[Extracted page text data]

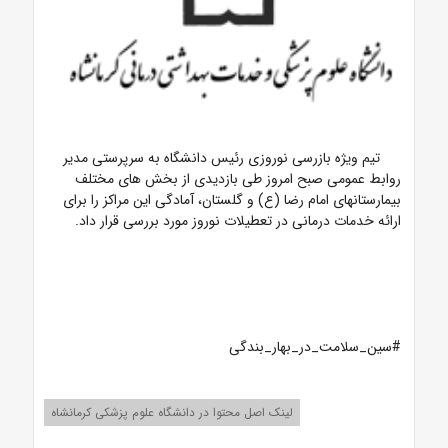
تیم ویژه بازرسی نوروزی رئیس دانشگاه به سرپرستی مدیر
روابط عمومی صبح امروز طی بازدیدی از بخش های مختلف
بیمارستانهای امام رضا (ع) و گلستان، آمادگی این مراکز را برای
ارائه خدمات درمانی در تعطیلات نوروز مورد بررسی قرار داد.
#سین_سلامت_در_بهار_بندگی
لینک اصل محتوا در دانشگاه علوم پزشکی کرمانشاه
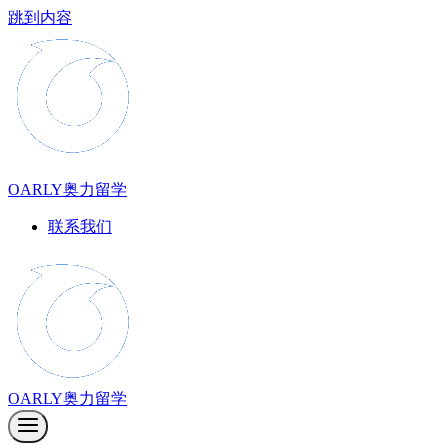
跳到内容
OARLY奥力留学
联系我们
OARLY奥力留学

• Exercise objective
Please count how many lines in the preceding records hold the word "دانشگاه", then give only that number.

• Solved problem
2